Further additions to the memref dialect could be:
std.tensor_to_memref → memref.bufferize_cast
Notable non-inclusions (at least initially)
Already mentioned in [RFC] split the `tensor` dialect from `std`
std.dim → split to memref/tensor.dim
std.rank → split to memref/tensor.rank
std.tensor_load and std.tensor_store need a bridging dialect
The split will be done in two steps:
During the initial split we create a memref dialect and rename/migrate the corresponding ops from std.

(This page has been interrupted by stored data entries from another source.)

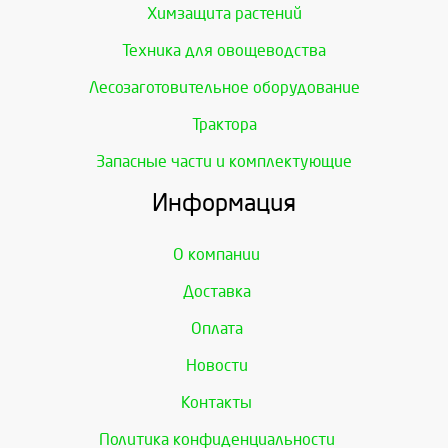
Химзащита растений
Техника для овощеводства
Лесозаготовительное оборудование
Трактора
Запасные части и комплектующие
Информация
О компании
Доставка
Оплата
Новости
Контакты
Политика конфиденциальности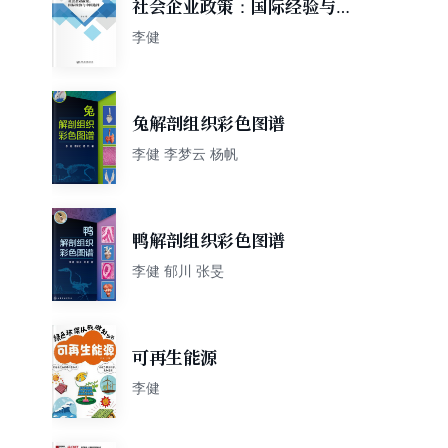
社会企业政策：国际经验与中
国选择
李健
兔解剖组织彩色图谱
李健 李梦云 杨帆
鸭解剖组织彩色图谱
李健 郁川 张旻
可再生能源
李健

After the initial split, we expect to get back to the ops listed in “Notable non-inclusions”.
I would suggest to formulate the scope of the dialect without mentioning bufferization, there are flows that start at memref level and it doesn’t make sense to require them to reason about it if they need new ops in this dialect.
I don’t see tensor.dim for now. It seems to me that we can have 3 alternative solutions:
1, add a tensor.dim, is it on the road?
2, shape.GetShape + shape.GetExtent as tensor.dim
3, just use memref.dim ( it’s counterintuitive but this op can still accept tensor for now…)
I think there is a desire for #1, but it is a moderately invasive change, which is why we persist with #3. I’d be -1 on #2: it should be possible to express these forms without involving the shape dialect (and shape will often lower to a dim).